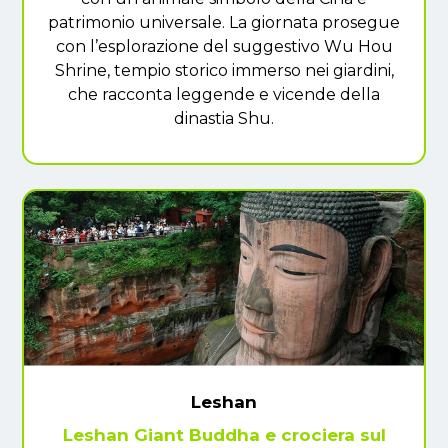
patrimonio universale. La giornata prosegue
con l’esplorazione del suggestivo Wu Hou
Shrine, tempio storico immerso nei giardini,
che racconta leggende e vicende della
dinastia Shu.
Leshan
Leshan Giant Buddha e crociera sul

++++

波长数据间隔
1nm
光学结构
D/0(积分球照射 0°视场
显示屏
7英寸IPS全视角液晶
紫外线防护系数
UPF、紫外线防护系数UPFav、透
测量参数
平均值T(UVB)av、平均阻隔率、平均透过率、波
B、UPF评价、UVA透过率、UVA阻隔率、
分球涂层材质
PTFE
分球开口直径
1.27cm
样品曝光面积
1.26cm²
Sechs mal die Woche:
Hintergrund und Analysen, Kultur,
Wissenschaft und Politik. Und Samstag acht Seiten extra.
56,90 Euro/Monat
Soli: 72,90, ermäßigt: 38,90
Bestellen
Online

++++

## What you will do
Using the records above, copy all lines that include the word "Leshan".

## Solution to the exercise
Leshan
Leshan Giant Buddha e crociera sul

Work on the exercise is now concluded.